Now, things are getting interesting… you may wonder, what in the world, does “file too short” could possibly mean?

The error, gives you the path “/lib”, so we know the file is there, since it doesn’t necessary complain that it can’t find it. So let’s try to strace is and get what is really happening.


[root@web01 ~]# strace /bin/ls
execve("/bin/ls", ["/bin/ls"], [/* 21 vars */]) = 0
brk(0)                                  = 0x8147000
access("/etc/ld.so.preload", R_OK)      = -1 ENOENT (No such file or directory)
open("/etc/ld.so.cache", O_RDONLY)      = 3
fstat64(3, {st_mode=S_IFREG|0644, st_size=22984, ...}) = 0
mmap2(NULL, 22984, PROT_READ, MAP_PRIVATE, 3, 0) = 0xb7f13000
close(3)                                = 0
open("/lib/librt.so.1", O_RDONLY)       = 3
read(3, "\n", 512)                      = 1
close(3)                                = 0
mmap2(NULL, 4096, PROT_READ|PROT_WRITE, MAP_PRIVATE|MAP_ANONYMOUS, -1, 0) = 0xb7f12000
writev(2, [{"/bin/ls", 7}, {": ", 2}, {"error while loading shared libra"..., 36}, {": ", 2}, {"/lib/librt.so.1",

15}, {": ", 2}, {"file too short", 14}, {"", 0}, {"", 0}, {"\n", 1}], 10/bin/ls: error while loading shared

libraries: /lib/librt.so.1: file too short
) = 79

Now.. thanks again to Strace, we got our answer..

For the sake of understanding all this gibberish, let’s go through the most essential ones.
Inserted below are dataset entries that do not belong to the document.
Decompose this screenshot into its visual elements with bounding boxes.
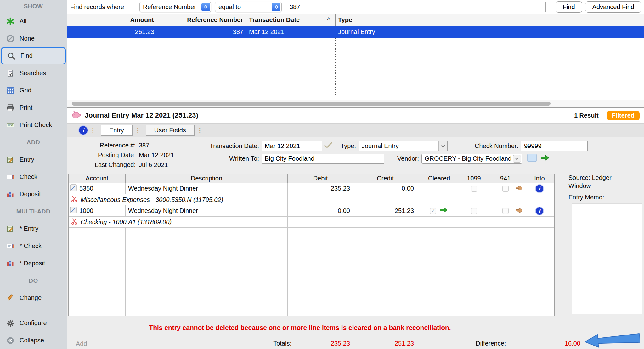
hand-icon[interactable] xyxy=(516,185,523,192)
scrollbar-thumb[interactable] xyxy=(72,102,551,106)
checkbox-941[interactable] xyxy=(502,208,509,214)
cell-1099 xyxy=(461,183,487,194)
transaction-date-input[interactable] xyxy=(262,141,322,151)
popup-chevrons-icon xyxy=(201,3,210,11)
operator-select-value: equal to xyxy=(215,3,271,11)
column-header-transaction-date[interactable]: Transaction Date^ xyxy=(246,14,336,26)
sidebar-item-label: Entry xyxy=(20,156,34,163)
transaction-date-label: Transaction Date: xyxy=(199,142,259,150)
sidebar-item-multi-entry[interactable]: * Entry xyxy=(0,220,67,237)
sidebar-item-entry[interactable]: Entry xyxy=(0,151,67,168)
search-value-input[interactable] xyxy=(286,2,546,12)
column-header-type[interactable]: Type xyxy=(336,14,644,26)
sidebar-item-configure[interactable]: Configure xyxy=(0,314,67,332)
result-row-empty xyxy=(67,84,644,96)
line-item-row[interactable]: 5350 Wednesday Night Dinner 235.23 0.00 xyxy=(69,183,554,194)
difference-value: 16.00 xyxy=(517,340,580,347)
print-check-icon xyxy=(6,121,15,129)
column-header-info: Info xyxy=(524,174,555,183)
written-to-label: Written To: xyxy=(199,155,259,162)
line-item-row[interactable]: 1000 Wednesday Night Dinner 0.00 251.23 xyxy=(69,205,554,217)
none-icon xyxy=(6,35,15,43)
sidebar-item-check[interactable]: Check xyxy=(0,168,67,186)
result-row-empty xyxy=(67,38,644,49)
edit-cell-icon[interactable] xyxy=(70,207,77,215)
sidebar-item-label: All xyxy=(20,18,26,25)
tab-user-fields[interactable]: User Fields xyxy=(146,125,195,136)
check-number-input[interactable] xyxy=(521,141,588,151)
cell-info xyxy=(524,205,555,216)
cleared-arrow-icon[interactable] xyxy=(439,207,448,215)
sidebar-item-print[interactable]: Print xyxy=(0,99,67,116)
field-select[interactable]: Reference Number xyxy=(139,2,211,12)
add-button[interactable]: Add xyxy=(72,340,87,347)
cell-description: Wednesday Night Dinner xyxy=(126,183,288,194)
sidebar-item-none[interactable]: None xyxy=(0,30,67,47)
fields-column: Transaction Date: Type: Journal Entry Ch… xyxy=(199,141,588,170)
cell-cleared xyxy=(417,205,461,216)
totals-bar: Add Totals: 235.23 251.23 Difference: 16… xyxy=(67,339,644,349)
drag-dots-icon xyxy=(196,126,203,135)
horizontal-scrollbar[interactable] xyxy=(67,100,644,108)
debit-total: 235.23 xyxy=(287,340,350,347)
vendor-card-icon[interactable] xyxy=(527,154,537,163)
info-icon[interactable] xyxy=(536,185,543,192)
written-to-input[interactable] xyxy=(262,154,384,164)
sidebar-item-all[interactable]: All xyxy=(0,13,67,30)
scissors-icon[interactable] xyxy=(71,218,77,226)
sidebar-item-label: None xyxy=(20,35,35,42)
sidebar-item-label: Check xyxy=(20,173,37,180)
go-to-vendor-arrow-icon[interactable] xyxy=(540,154,550,163)
sidebar-item-label: * Entry xyxy=(20,225,38,232)
type-select[interactable]: Journal Entry xyxy=(359,141,448,151)
cleared-checkbox[interactable] xyxy=(430,208,436,214)
column-header-reference-number[interactable]: Reference Number xyxy=(157,14,246,26)
filtered-badge[interactable]: Filtered xyxy=(607,111,640,120)
column-header-amount[interactable]: Amount xyxy=(67,14,157,26)
sidebar-item-searches[interactable]: Searches xyxy=(0,64,67,82)
sidebar-item-collapse[interactable]: Collapse xyxy=(0,332,67,349)
drag-dots-icon xyxy=(134,126,141,135)
line-items-empty-area xyxy=(69,228,554,316)
credit-total: 251.23 xyxy=(351,340,414,347)
cell-cleared xyxy=(417,183,461,194)
vendor-select[interactable]: GROCERY - Big City Foodland xyxy=(421,154,522,164)
hand-icon[interactable] xyxy=(516,207,523,214)
sidebar-item-find[interactable]: Find xyxy=(1,47,66,64)
sidebar-item-print-check[interactable]: Print Check xyxy=(0,116,67,134)
edit-cell-icon[interactable] xyxy=(70,184,77,193)
operator-select[interactable]: equal to xyxy=(215,2,282,12)
cell-description: Wednesday Night Dinner xyxy=(126,205,288,216)
ledger-entry-icon xyxy=(6,156,15,164)
cell-reference-number: 387 xyxy=(157,26,246,38)
type-select-value: Journal Entry xyxy=(359,142,438,150)
sidebar-item-grid[interactable]: Grid xyxy=(0,82,67,99)
sidebar-item-multi-check[interactable]: * Check xyxy=(0,237,67,255)
cell-credit: 0.00 xyxy=(353,183,417,194)
sidebar-item-deposit[interactable]: Deposit xyxy=(0,186,67,203)
results-header-row: Amount Reference Number Transaction Date… xyxy=(67,14,644,26)
annotation-arrow-icon xyxy=(584,330,640,349)
info-icon[interactable] xyxy=(536,207,543,215)
scissors-icon[interactable] xyxy=(71,196,77,204)
checkbox-1099[interactable] xyxy=(471,208,477,214)
advanced-find-button[interactable]: Advanced Find xyxy=(585,1,641,13)
sidebar-item-change[interactable]: Change xyxy=(0,289,67,307)
check-document-icon xyxy=(6,173,15,181)
info-icon[interactable] xyxy=(79,126,88,135)
add-button-area: Add xyxy=(72,339,102,348)
reference-label: Reference #: xyxy=(67,142,136,149)
deposit-coins-icon xyxy=(6,259,15,268)
entry-memo-textarea[interactable] xyxy=(572,203,642,314)
sidebar-item-multi-deposit[interactable]: * Deposit xyxy=(0,255,67,272)
find-button[interactable]: Find xyxy=(556,1,582,13)
checkbox-941[interactable] xyxy=(502,186,509,192)
checkbox-1099[interactable] xyxy=(471,186,477,192)
date-check-icon[interactable] xyxy=(324,142,333,150)
type-label: Type: xyxy=(337,142,356,150)
line-items-header: Account Description Debit Credit Cleared… xyxy=(69,174,554,183)
posting-date-label: Posting Date: xyxy=(67,152,136,159)
result-row-selected[interactable]: 251.23 387 Mar 12 2021 Journal Entry xyxy=(67,26,644,38)
tab-entry[interactable]: Entry xyxy=(101,125,133,136)
column-header-description: Description xyxy=(126,174,288,183)
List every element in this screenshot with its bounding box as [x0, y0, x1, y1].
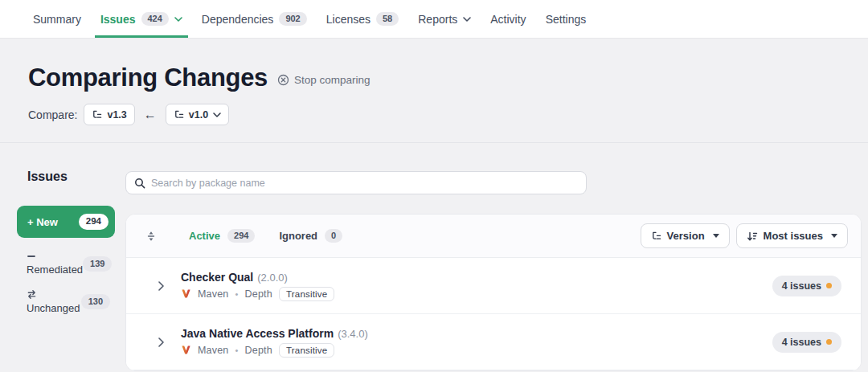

1. execve executes a program pointed by the const filename and optionally an argv const parameter
2. brk(0) – brk called with the argument 0 just looks up for a breakpoint, set of free and malloc (memory management) takes place at this level
3. nmap is creating here a pagefile at 0xb7f13000

then comes the open call we saw earlier, followed which in return is followed by a “read(3, “\n”, 512) = 1″

Now… let’s break here and go back to our error “file too short”….

read() – ssize_t read (int fd, void *buf, size_t count) – access the file and loops its content through a buffer buf to  the number of bytes “count”.. upon read, read will therefore outputs the number of bytes read. In our result here, we see 2 things: the buffer starts with “\n” and the return number of bytes read is 1… whereas it is supposed to be 512, since the lib file is supposed to contain 512 bytes count of data.

A shared library is also supposed to contain an ELF header… which in this case, it doesn’t (of course, it doesn’t we did erase that lib content lines earlier :) )

A library header would therefore be as read(3, “\177ELF……”, 512)

The “\n” starting buffer and 1 byte read therefore means that our file is just empty ? :)

- Problem solved -

3. Other cases where Strace can help

Feeling like some programs run slow? Do an strace and look up the access paths for each library… this would tell you about your LD_LIBRARY_PATH and potentially for what to optimize

Another common case would be system call hangs, when the system call has no code return, which in return would lead to debug using other tools.

I hope that was useful :)